▶ Task objective
Of the entries below, restate word for word only the section that runs from the line with "Intellectual Property Rights" to the line with "Call for Article for Libra World: The", counting both ends.

(Stored data entries)
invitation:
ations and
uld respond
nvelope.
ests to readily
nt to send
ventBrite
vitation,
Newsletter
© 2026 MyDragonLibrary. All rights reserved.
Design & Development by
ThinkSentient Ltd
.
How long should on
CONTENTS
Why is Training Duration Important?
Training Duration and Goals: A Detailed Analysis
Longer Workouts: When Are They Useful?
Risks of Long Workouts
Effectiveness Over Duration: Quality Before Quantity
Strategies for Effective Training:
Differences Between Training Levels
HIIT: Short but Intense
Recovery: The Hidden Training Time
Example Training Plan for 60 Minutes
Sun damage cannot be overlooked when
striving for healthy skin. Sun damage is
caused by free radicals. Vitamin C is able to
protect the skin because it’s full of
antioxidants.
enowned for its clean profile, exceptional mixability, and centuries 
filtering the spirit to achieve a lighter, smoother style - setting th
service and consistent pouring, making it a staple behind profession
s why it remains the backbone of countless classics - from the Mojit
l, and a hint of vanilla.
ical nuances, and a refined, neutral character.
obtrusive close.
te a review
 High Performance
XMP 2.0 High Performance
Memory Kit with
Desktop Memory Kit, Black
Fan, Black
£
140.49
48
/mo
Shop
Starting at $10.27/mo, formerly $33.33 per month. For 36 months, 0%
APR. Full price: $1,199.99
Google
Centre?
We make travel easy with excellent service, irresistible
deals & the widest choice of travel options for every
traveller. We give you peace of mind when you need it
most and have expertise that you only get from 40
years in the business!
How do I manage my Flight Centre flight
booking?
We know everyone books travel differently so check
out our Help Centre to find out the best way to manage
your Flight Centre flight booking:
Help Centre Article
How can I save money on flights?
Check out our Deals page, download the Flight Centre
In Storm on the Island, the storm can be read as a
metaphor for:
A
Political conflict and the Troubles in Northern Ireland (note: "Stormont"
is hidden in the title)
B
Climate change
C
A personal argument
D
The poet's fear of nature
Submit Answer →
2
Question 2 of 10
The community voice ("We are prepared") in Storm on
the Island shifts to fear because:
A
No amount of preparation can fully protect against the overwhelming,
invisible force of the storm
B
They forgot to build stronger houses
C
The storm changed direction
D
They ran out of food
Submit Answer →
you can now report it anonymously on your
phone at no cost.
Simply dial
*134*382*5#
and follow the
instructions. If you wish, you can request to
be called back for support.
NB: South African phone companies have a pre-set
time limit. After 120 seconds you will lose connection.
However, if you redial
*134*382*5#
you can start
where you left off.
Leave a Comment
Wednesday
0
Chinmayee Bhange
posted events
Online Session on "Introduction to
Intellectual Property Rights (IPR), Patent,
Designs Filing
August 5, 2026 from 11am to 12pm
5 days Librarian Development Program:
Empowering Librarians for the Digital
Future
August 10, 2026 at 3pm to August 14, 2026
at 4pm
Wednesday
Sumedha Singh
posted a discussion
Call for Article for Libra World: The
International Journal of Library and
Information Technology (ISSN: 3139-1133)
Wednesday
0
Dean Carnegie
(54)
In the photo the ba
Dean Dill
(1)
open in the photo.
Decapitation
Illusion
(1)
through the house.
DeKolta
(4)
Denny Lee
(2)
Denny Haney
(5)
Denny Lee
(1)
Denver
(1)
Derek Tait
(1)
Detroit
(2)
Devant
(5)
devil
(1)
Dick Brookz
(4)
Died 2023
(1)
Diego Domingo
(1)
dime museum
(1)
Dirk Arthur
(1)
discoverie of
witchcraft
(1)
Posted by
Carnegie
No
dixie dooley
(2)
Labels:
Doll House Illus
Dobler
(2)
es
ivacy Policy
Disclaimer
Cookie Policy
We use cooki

▶ Answer to the problem
Intellectual Property Rights (IPR), Patent,
Designs Filing
August 5, 2026 from 11am to 12pm
5 days Librarian Development Program:
Empowering Librarians for the Digital
Future
August 10, 2026 at 3pm to August 14, 2026
at 4pm
Wednesday
Sumedha Singh
posted a discussion
Call for Article for Libra World: The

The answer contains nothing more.